Friday, November 14, 2014

Coffeeneuring 2014 - Seventh Cup

I checked the Yellow Pages before bundling up, setting out on my bike. Stumped for ideas for another local coffee shop to fulfill Day 7 of the Coffeeneuring Challenge, I was reminded of two establishments that I hadn't patronized for a couple years. As it turns out, I didn't end up in either of those places. En route to browse a newly opened L.L. Bean store, I remembered the Blue Bird kiosk. I pass it all the time. I'm just not a frequent customer, so it remained on the periphery of my coffee-seeking radar, and overlooked until now.
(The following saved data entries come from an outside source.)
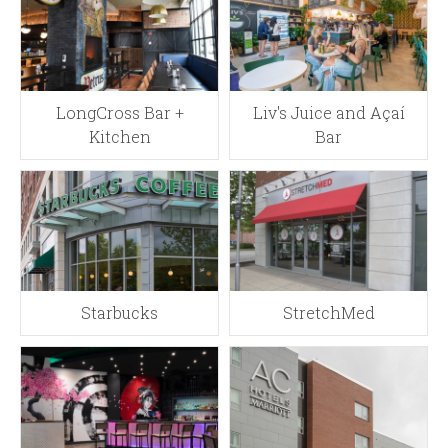
LongCross Bar +
Liv's Juice and Açaí
Kitchen
Bar
Starbucks
StretchMed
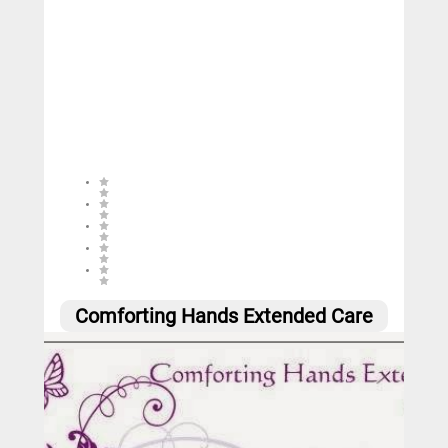
3 (2 reviews)
Comforting Hands Extended Care
0
Call
Website
Email
Social
Share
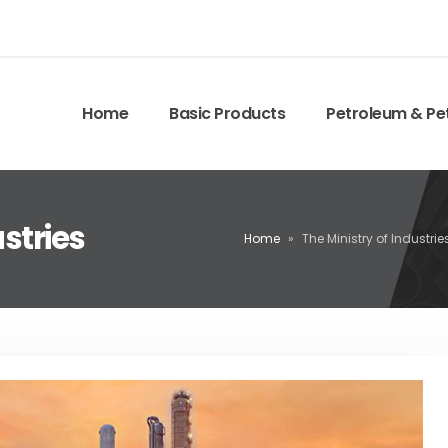
Home
Basic Products
Petroleum & Pe
ustries
Home
»
The Ministry of Industrie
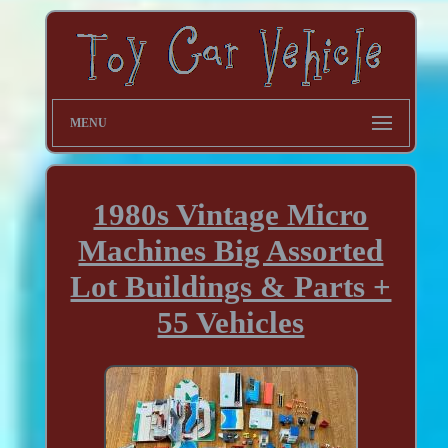
MENU
1980s Vintage Micro
Machines Big Assorted
Lot Buildings & Parts +
55 Vehicles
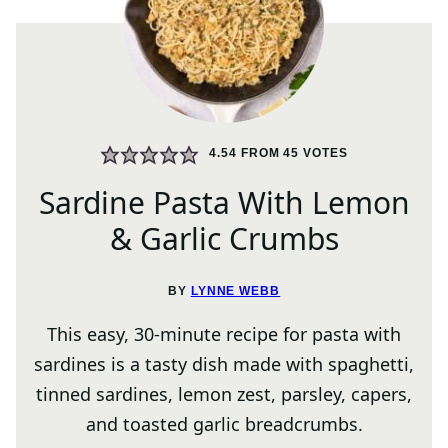
4.54
FROM
45
VOTES
Sardine Pasta With Lemon
& Garlic Crumbs
BY
LYNNE WEBB
This easy, 30-minute recipe for pasta with
sardines is a tasty dish made with spaghetti,
tinned sardines, lemon zest, parsley, capers,
and toasted garlic breadcrumbs.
The cappuccino was delicious. I drank it, standing beside the kiosk window, engaging the young man inside the storefront. The tiny booth stays open all winter, offers sandwiches, creemees in summer, and your pick of espresso drinks. It's a perfect downtown location, capturing tourists and locals alike. Oddly, they use Chicago based Intelligentsia coffee and not any of our delicious local roasters. 

Hilarious accouterments in a kale field.
Charged on caffeine, I visit LL Bean, and continue on a loop through the Intervale. The single track trails call to me at certain times of the year, especially in the Autumn when the air is crisp, frogs aren't kamikaze-jumping in front of my wheels, and trails are often dry.

I was having such a great time that I extended my ride onto a trail that I usually avoid when I'm alone. Burlington, like many cities has a homeless population. People camp in parks, beaches, anywhere they can live undetected and undisturbed. Authorities leave the homeless alone unless there's a disturbance. Even so, I'm wary but took a chance anyway as I turned onto the detour. I didn't come across anyone living near the trail, thankfully, and I immensely enjoyed riding in the woods. So much so, that once I meandered again into the open field, I continued to avoid the main trail, instead easily riding a grassy, nearly obscure path (I've skied this in winter) around the Intervale Farms. I stopped, laughing at someone's Halloween decoration: three nude manikins, seeming rising from the earth, a pumpkin perched as a head on one figure.

There is still leafy color, you just need to look down.

The emerald ash borer - a pest that's eating our trees.
The Intervale changes throughout the year. I've come across birders, hikers with dogs, a few bike riders, and fortunately mostly older humans. Only once have I witnessed school-aged kids walkingit's far from most schoolsand to be fair, it's even a stretch to find a homeless encampment this far from the city center. There are closer wooded lots for shelter, which puts the homeless within walking distance, where they're offered two hot meals a day.

I never know what I'll find along the trail.

This beautiful tree has three main trunks.
And speaking of woodland, I came across this grassroots effort on the waterfront trail. Squeezed between railroad tracks and boat access parking lot, a section of paved trail has been difficult to negotiate for years. The asphalt zigzags around trees, crosses rail tracks at a dangerous angle, and is very narrow. Slated as part of this fall's trail renovation, and as such will be widened for users' safety, there is an appeal to save a huge cottonwood tree that's, unfortunately, smack in the way. It's also part of the problem; the tree's roots have eroded pavement, creating a hazard for bicycles.

At the same time I understand the concern to save the tree. Removing the cottonwood will leave a section of trail without tree cover, a place that lacks foliage to begin with.

Curiosity, plus it seems appropriate (considering the purpose of this outing was to drink coffee), I photographed Coffee Enterprises building. It's in the Lakeside district, a slight detour off the waterfront path. I stumbled onto the building a week ago, and was reminded that in the past the business was located close to downtown, a place I frequently passed where luscious aromas once filled the air. Internet research reveals the company provides coffee consulting and marketing. Coffee Enterprises also has expert testing analysis equipment onsite. Who knew such a business was located in Burlington? 

And with the final outing I'm done with coffeeneuring orat the very leastdone with logging my coffeeneuring exploits. Call it what you want, but I'm far from finished riding my bicycle this fall. Or done with drinking coffee. As a matter of fact I 've earned a free espresso drink at Panera (part of their club). It's not a local business, nor does it require a long bike ride to get there. I can even walk. But, with sunshine and lacking slippery roads so far this fall, you can bet I'll be out on my bike, stopping for at least one more cup of joe.

Just the facts:
The Place: Blue Bird Coffee Stop kiosk
Date: Monday, November 10
Drink: Cappuccino
Observation, Bike Friendliness: Pretty good cappuccino. I can roll my bike up to the kiosk and order something hot—perfect quick stop.
Total Miles: 10

1 comment:

  1. Definitely not the end of coffeeneuring for me either, just the documentation bit. As a former Vermonter myself, your adventures make me wish I had a rode my bike there more often. Thanks!